##### Data under study
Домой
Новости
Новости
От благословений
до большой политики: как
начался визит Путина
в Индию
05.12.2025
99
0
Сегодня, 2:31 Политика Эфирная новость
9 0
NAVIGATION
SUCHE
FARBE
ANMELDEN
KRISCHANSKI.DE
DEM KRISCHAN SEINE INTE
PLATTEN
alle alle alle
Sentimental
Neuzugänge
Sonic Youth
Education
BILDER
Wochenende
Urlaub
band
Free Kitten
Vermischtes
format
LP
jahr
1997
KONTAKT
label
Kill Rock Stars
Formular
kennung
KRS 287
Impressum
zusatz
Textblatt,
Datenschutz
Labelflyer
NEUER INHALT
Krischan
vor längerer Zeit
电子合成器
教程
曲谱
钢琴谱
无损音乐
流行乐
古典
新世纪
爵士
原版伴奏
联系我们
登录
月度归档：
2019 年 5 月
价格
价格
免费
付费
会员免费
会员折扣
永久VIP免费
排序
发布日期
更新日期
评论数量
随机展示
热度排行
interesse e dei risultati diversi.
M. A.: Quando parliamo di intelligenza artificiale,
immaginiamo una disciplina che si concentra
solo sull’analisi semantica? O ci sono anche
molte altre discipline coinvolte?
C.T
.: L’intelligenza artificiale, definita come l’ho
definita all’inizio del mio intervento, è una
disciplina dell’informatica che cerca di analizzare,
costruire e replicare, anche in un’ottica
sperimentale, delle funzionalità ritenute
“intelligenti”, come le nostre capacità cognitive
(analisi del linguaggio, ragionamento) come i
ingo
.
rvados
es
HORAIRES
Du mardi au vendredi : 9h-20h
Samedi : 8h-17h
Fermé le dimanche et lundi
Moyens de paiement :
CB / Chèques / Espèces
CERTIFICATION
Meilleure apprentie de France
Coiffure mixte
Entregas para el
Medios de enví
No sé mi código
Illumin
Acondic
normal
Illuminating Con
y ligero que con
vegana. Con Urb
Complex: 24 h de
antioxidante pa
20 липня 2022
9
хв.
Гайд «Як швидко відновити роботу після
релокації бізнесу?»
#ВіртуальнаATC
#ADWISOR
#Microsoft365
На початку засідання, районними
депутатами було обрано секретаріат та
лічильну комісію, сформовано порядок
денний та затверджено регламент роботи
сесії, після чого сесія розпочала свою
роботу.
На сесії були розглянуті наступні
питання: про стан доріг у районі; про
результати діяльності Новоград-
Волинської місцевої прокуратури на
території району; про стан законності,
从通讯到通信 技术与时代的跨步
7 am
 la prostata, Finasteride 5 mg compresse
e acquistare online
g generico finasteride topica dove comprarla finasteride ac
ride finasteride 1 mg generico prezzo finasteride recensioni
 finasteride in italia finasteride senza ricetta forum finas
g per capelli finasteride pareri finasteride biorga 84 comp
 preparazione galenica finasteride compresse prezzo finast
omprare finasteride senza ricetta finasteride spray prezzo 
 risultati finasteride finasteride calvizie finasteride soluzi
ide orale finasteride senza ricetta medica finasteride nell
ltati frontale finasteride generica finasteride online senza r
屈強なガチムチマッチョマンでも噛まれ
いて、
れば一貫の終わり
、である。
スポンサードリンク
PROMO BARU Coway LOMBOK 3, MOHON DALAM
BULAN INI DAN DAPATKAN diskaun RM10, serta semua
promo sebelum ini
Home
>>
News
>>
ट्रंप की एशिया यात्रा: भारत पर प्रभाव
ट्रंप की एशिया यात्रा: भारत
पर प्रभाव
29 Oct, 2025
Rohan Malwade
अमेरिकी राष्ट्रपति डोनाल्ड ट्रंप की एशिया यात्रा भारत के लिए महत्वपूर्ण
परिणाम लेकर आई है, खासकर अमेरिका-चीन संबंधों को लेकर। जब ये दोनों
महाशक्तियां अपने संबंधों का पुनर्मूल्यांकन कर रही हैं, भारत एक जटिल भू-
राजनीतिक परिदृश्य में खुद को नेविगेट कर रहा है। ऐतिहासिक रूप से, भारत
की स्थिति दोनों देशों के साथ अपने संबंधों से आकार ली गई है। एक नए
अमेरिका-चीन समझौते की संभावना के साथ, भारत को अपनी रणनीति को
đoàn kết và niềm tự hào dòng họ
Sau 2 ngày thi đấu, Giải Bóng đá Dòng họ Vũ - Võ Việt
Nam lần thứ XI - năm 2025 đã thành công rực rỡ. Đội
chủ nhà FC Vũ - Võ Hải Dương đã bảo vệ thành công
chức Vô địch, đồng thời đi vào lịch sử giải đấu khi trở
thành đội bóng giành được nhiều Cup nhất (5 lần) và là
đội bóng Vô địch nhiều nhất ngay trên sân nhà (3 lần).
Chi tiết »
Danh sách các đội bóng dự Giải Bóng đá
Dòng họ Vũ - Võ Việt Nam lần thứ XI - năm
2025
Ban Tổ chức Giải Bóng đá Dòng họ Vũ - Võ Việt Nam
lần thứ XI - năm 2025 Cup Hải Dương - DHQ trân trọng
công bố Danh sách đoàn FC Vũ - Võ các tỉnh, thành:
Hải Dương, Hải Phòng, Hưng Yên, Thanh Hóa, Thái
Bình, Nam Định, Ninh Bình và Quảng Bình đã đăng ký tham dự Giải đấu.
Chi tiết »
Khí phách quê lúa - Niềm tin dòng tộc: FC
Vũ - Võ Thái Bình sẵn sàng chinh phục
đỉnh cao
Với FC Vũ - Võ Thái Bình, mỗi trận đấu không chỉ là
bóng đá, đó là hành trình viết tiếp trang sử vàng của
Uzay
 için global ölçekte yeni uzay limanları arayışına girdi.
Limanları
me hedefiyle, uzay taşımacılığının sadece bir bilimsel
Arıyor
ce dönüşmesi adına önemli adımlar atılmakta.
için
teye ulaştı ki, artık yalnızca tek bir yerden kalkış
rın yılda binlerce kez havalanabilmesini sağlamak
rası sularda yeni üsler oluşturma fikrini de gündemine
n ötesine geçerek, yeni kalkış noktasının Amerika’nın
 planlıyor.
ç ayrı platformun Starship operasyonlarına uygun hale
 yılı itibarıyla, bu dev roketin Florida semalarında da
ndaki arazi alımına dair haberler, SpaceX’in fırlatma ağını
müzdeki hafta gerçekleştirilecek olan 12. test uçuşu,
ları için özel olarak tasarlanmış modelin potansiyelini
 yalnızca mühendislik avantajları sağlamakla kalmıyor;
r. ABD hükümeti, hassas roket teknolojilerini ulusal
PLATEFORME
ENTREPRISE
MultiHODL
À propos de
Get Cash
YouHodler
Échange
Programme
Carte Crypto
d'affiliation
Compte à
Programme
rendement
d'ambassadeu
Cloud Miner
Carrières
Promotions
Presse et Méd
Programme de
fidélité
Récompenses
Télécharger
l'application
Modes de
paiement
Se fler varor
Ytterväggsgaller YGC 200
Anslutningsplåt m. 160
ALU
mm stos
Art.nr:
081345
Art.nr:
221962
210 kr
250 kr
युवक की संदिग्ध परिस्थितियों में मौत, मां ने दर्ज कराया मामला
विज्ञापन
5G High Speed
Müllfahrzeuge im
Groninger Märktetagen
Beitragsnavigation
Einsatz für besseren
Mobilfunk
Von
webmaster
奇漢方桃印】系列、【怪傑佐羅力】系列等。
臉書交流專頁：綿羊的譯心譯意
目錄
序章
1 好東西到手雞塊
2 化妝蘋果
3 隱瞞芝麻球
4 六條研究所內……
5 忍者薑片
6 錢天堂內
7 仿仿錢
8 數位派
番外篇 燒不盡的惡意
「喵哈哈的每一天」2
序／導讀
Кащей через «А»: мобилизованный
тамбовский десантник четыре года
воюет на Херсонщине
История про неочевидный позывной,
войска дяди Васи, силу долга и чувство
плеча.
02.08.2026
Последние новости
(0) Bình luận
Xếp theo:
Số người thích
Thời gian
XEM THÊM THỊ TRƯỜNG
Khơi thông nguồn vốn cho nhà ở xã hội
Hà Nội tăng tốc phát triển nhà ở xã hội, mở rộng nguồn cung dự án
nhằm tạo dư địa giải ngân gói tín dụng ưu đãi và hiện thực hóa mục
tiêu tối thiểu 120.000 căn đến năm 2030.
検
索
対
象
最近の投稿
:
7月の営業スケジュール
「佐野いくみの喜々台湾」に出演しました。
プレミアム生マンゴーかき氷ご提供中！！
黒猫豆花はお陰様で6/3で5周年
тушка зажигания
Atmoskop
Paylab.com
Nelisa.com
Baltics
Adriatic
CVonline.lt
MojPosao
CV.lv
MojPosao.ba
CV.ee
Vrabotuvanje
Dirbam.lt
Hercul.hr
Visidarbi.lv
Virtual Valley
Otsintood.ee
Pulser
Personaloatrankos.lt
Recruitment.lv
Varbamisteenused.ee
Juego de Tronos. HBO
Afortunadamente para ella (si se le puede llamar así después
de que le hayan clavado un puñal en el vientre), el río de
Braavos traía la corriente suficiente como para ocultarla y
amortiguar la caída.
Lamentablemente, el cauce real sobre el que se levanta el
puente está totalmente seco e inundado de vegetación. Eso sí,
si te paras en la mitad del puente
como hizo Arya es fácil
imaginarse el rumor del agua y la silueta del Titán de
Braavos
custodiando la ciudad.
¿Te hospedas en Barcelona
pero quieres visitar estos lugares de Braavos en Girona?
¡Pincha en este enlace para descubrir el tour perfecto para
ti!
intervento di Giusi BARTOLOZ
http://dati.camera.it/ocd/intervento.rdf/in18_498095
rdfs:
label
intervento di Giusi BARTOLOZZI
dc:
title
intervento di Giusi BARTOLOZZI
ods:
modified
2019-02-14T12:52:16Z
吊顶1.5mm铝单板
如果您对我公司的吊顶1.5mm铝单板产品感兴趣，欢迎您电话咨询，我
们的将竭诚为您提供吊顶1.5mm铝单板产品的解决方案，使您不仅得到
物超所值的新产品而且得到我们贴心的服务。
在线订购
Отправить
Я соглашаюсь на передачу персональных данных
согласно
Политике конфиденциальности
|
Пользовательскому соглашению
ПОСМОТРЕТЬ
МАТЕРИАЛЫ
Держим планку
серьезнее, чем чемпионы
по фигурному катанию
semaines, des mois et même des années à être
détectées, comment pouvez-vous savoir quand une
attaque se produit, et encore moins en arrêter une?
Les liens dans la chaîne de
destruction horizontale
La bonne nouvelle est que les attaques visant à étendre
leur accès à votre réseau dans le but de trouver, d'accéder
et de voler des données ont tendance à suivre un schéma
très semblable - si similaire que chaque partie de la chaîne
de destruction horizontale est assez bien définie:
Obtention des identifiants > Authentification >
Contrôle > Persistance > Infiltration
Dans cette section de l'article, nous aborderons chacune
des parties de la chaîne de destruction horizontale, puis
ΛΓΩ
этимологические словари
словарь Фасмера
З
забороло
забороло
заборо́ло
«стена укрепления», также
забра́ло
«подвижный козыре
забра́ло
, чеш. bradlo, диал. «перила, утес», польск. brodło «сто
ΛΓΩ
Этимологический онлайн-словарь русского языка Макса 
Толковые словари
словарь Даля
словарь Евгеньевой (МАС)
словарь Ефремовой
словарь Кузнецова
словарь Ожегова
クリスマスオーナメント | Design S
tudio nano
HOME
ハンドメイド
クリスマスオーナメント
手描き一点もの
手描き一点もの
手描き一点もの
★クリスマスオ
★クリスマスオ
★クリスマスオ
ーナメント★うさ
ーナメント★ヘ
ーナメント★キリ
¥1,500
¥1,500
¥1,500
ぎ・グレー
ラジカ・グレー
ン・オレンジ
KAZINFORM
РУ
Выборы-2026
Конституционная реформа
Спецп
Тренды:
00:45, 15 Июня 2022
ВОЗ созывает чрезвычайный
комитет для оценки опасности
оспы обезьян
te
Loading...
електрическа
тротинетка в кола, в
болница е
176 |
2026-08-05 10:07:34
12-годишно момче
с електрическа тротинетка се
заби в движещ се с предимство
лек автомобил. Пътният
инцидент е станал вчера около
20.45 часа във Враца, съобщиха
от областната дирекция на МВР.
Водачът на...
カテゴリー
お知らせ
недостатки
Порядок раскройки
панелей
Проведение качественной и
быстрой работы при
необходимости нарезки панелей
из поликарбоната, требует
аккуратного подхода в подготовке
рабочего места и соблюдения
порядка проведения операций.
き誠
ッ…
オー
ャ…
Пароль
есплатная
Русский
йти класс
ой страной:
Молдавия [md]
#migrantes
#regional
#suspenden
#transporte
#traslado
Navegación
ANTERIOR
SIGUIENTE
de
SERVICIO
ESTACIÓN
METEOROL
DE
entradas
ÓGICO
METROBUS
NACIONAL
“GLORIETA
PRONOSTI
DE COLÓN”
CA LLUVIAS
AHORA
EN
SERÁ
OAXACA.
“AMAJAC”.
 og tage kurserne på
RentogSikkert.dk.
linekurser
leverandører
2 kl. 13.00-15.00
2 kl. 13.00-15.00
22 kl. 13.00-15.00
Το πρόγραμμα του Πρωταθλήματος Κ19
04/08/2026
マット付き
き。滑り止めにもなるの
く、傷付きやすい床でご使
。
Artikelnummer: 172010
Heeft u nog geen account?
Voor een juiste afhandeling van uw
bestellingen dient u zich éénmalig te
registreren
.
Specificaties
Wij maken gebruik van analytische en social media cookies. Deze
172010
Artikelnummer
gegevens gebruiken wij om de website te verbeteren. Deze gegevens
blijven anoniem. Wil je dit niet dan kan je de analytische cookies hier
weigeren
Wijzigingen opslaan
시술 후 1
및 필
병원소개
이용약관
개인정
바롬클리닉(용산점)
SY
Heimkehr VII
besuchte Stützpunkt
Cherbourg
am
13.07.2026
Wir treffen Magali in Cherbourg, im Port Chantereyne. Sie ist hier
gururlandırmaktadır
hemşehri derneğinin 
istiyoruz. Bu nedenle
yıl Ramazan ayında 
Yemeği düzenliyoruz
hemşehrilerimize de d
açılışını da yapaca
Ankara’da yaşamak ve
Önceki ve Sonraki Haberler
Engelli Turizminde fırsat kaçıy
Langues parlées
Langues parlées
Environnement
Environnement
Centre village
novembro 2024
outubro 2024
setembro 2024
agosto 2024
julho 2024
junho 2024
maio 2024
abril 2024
##########
## Problem statement:
Using the material above, find each line that holds "yalnızca" and copy that line.

## Task answer:
teye ulaştı ki, artık yalnızca tek bir yerden kalkış
 yalnızca mühendislik avantajları sağlamakla kalmıyor;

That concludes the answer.